Mein Start in Villard im September gestaltete sich etwas komplizierter. Hier musste ich mich in der Gruppe erst zurechtfinden. Ich teilte mir ein Zimmer im Internat mit drei Abfahrtsskifahrern, und zum Glück war die Stimmung hier gut. Am Wochenende ging ich zu meiner Gastfamilie, Chantal und Bruno Dusser, die auch schon Simon beherbergt hatten, bevor er seine eigene Wohnung hatte. Unter der Woche war ich mit ihrer Tochter Marine in der Schule. Mit ihnen fühlte ich mich fast wie in einer Familie. Chantal kommt auch aus den Pyrenäen, und Bruno arbeitet bei Rossignol als Leiter des Skilanglaufbereichs. Wir lebten also in der gleichen Welt …
Ich war nun ein Sportler unter vielen. Die Trainingseinheiten nahmen immer mehr zu, und ich machte gute Fortschritte. Nichts deutete darauf hin, dass ich dem Tod nur wenige Wochen nach dem Autounfall ein zweites Mal knapp entrinnen würde …
Im Oktober fuhren wir mit dem ersten Schnee ins Trainingslager nach Alpe d’Huez.
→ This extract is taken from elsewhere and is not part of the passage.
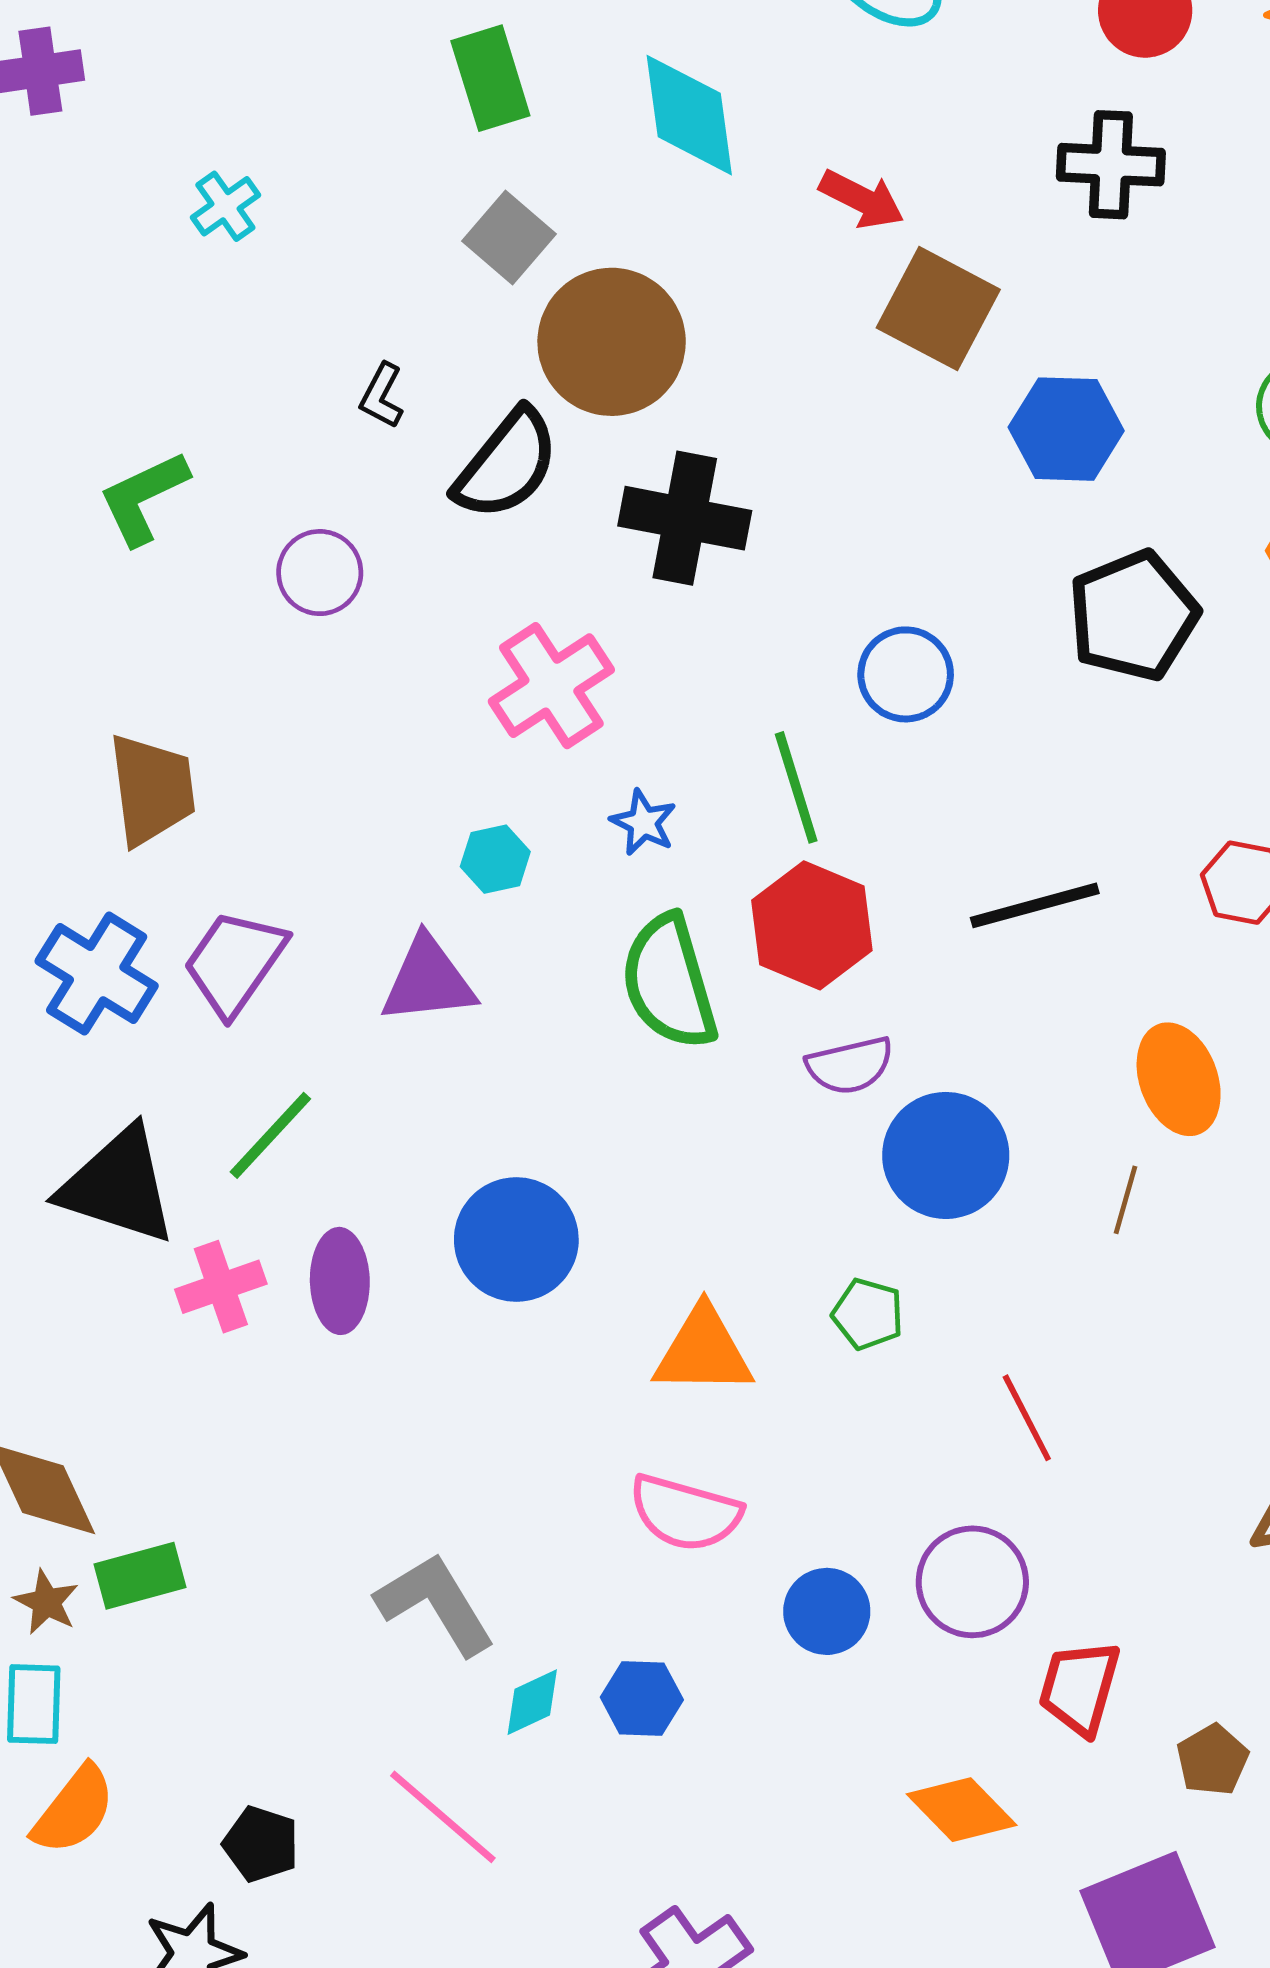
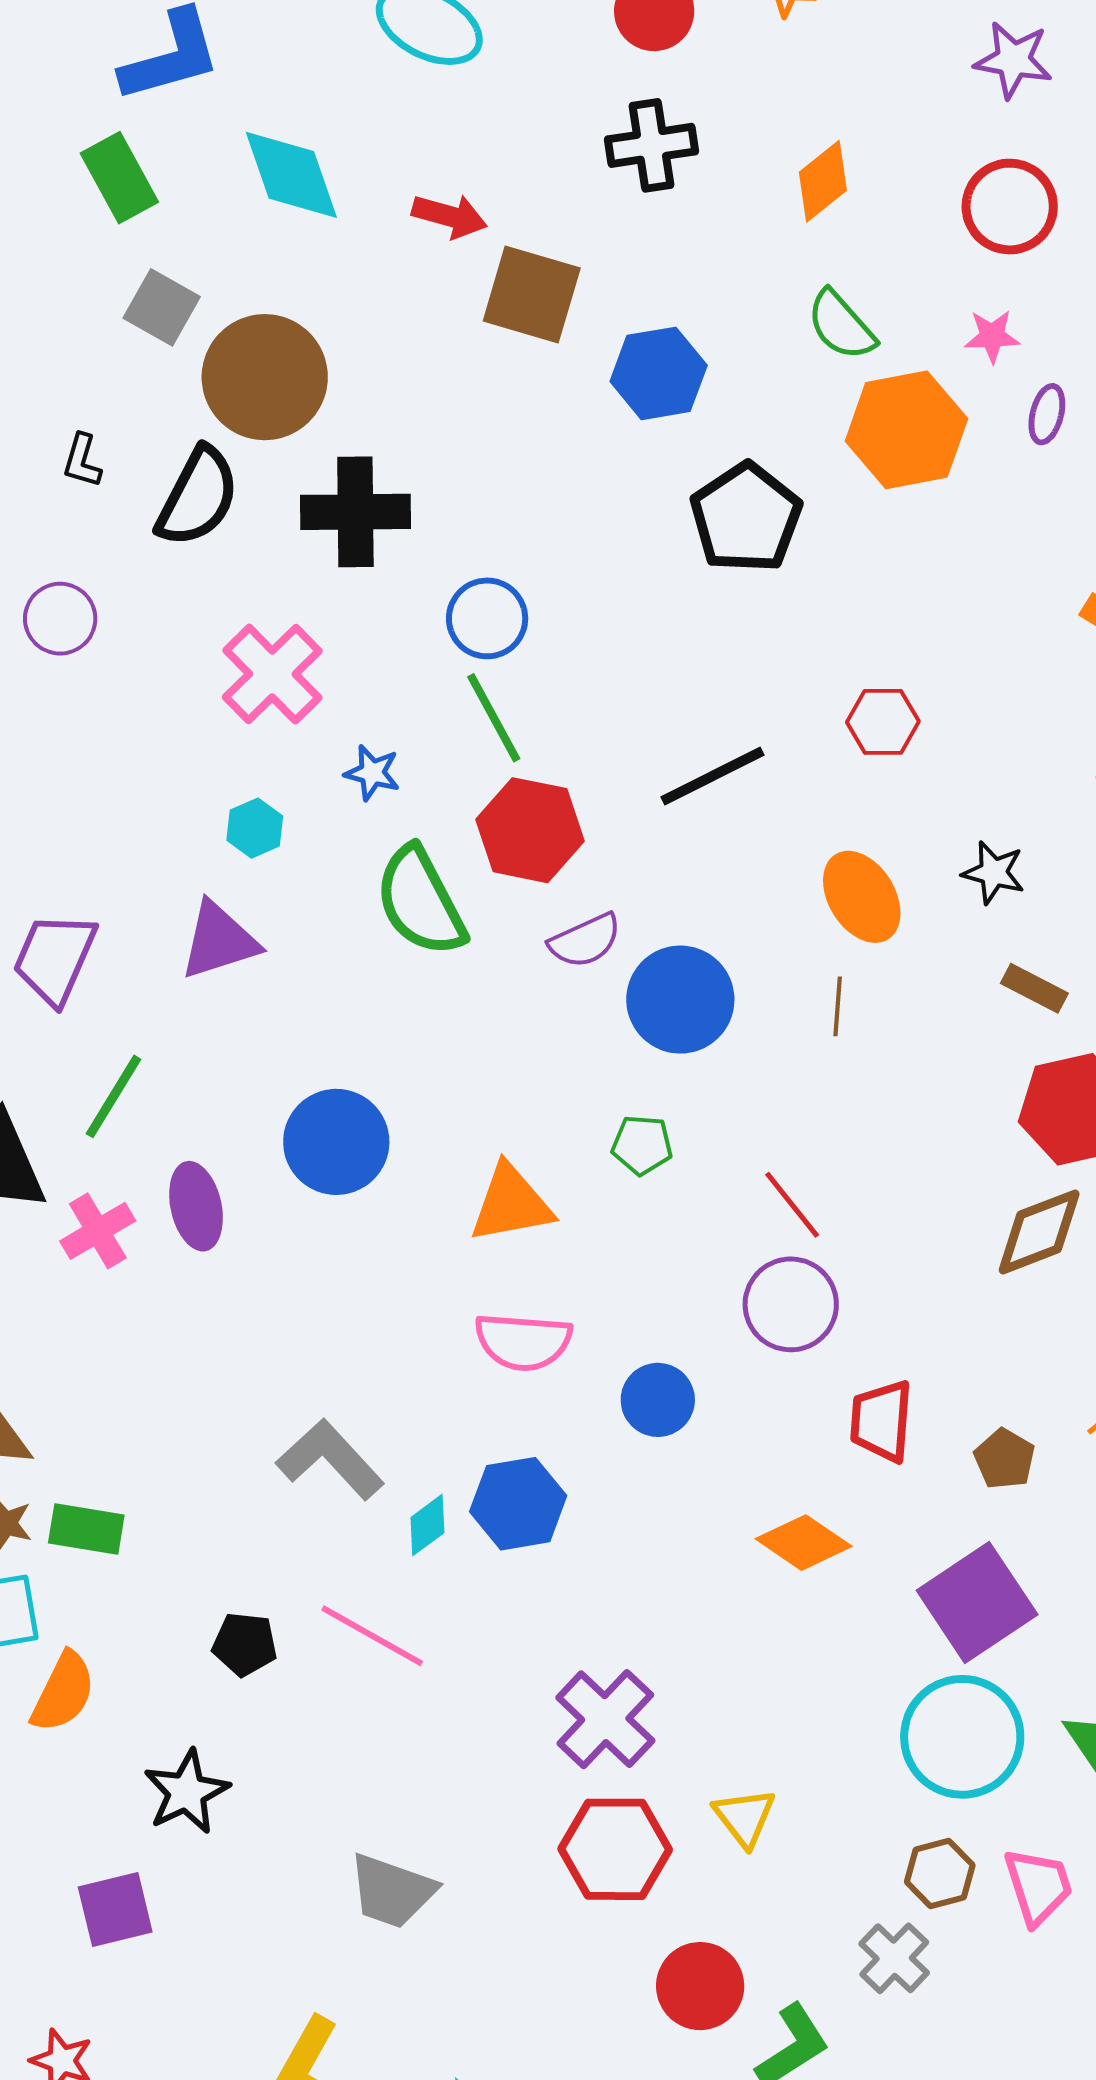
blue circle: (906, 674) -> (487, 618), moved
green rectangle: (140, 1576) -> (86, 1529), moved, turned 36
purple circle: (972, 1582) -> (791, 1304), moved
blue hexagon: (642, 1698) -> (518, 1504), size x1.4
black pentagon: (261, 1844) -> (245, 1644), moved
Thierry Dusserre hatte für uns eine Schießeinheit vorgesehen, aber die stürmischen Wetterbedingungen zwangen uns zum fluchtartigen Rückzug in eine Turnhalle.
Wir mussten Schießbewegungen imitieren – leer, ohne Patronen im Magazin, als »Trockentraining«. Dabei arbeitet man an den Automatismen und an der Aufstellung: Laden mit geschlossenen Augen, es werden unermüdlich die Handgriffe wiederholt, die wir im Wettkampf ohne das geringste Zögern ausführen müssen.
Ich erinnere mich daran, dass Thierry Folgendes sagte: »Stellt euch vor, ihr seid beim ersten Rennen des Winters, bei der Qualifikation für den Europacup, ihr kommt im Schießstand an, atmet durch, nehmt euer Gewehr, steckt das Magazin hinein, und wenn ihr bereit seid, schießt ihr.«
Wir standen vor einer verspiegelten Wand, um unsere Position perfekt visualisieren zu können, in drei Reihen. Ich stand in der ersten. Hinter mir, leicht links, ein Mädchen aus der Gruppe. Auf Anordnung von Thierry nahmen wir unsere Gewehre, setzten das Magazin ein, legten das Gewehr an und schossen. Normalerweise hätten wir jetzt nur den Ton eines leeren Stoßes hören dürfen. Ein trockenes Klacken. Ich dachte an einen schlechten Scherz, als ich den Knall hörte. Aber als ich mit den Augen nach oben ging, sah ich den gesprungenen Spiegel vor mir. Etwas oberhalb vom Abbild meines Kopfes im Spiegel …
Ich dachte sofort, dass ich Mist gebaut und eine Patrone in meinem Magazin vergessen hätte. Ich ärgerte mich schon über mich selbst, solch einen Fehler gemacht zu haben. Denn das Erste, was man beim Biathlon lernt, sind die Sicherheitsvorkehrungen bei der Handhabung einer Schusswaffe. Wenn man am Ende einer Trainingseinheit das Magazin herausnimmt, überprüft man, dass keine Patrone darin verblieben ist – dass das Schloss leer ist, wenn man es wieder schließt. Diese Handgriffe werden sehr schnell zu Automatismen, und unsere Trainer nehmen uns diesbezüglich in die Verantwortung. Ich dachte, dass ich mich falsch verhalten hätte, aber als ich das Schloss öffnete, war dort keine Patronenhülse. Der Schuss konnte sich also gar nicht aus meinem Gewehr gelöst haben. Ich drehte mich um. Das Mädchen hinter mir überprüfte gerade seine Waffe. Und dann sah ich die Szene wie in Zeitlupe, wie in einem Film: Eine Patronenhülse löst sich, fällt auf den Boden und prallt ab …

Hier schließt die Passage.